As far as I, any many others, can tell, random mutation and natural selection works really, really well, but would love to be proved wrong. Please note "proven" isn't flowerly speech about how some ideas "feel" righter than others.
Sorry, I didn't mean to sound like a dismissive asshole, but epigenetics is still a young science. We can't even tell if this stuff in inheritable or if it even makes any difference if it was. Epigenetic inheritance even if real doesn't change genes it just changes expression. Its really not like Lamarck at all (if you are fat and like rap music, you will have fat children who like rap music because magic, that's why!).
>In fact, from a quick glance in history we see science prove itself wrong over and over again,
That's a feature, not a bug. Think something is wrong? Prove it. Then it becomes the status quo. Then that gets either refined or dismissed by a better theory. You may say this process is evolutionary...(oh, I love puns).

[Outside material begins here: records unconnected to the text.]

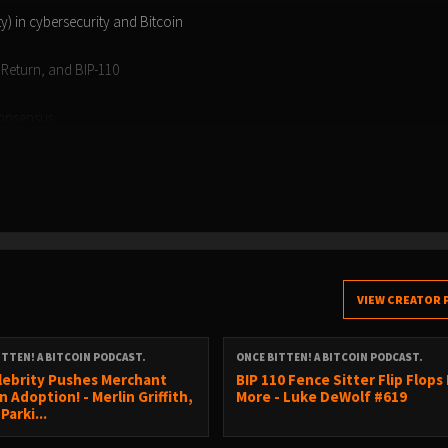
ity) in cybersecurity and Bitcoin
pReturn, and BIP-110
consensus
challenges
 book!
VIEW CREATOR 
ITTEN! A BITCOIN PODCAST.
ONCE BITTEN! A BITCOIN PODCAST.
lebrity Pushes Merchant
BIP 110 Fence Sitter Flip Flops
n Adoption! - Merlin Griffith,
More - Luke DeWolf #619
Parki...
2ZJD84P2Z949UP5LC3QDCHM9V4M0Q7MWWS7JCWLD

Are there egos and politics involved? Yes, just like in any human endeavor.
I don't think science should work on dogmatism at all... leave dogma to the church.
I have seen more than a share of people that call themselves scientists literally laugh at an argument and dismiss it without analysis or a counter-argument.
In fact, from a quick glance in history we see science prove itself wrong over and over again, which is natural, but it's very common to contemporary scientists think they are just right.
All I'm saying is that sometimes, not all times, scientists appear more like cult-followers than researchers.
Of course such an opinion might be considered 'heretic' among the scientific society, which I found to be way too dogmatic on most aspects.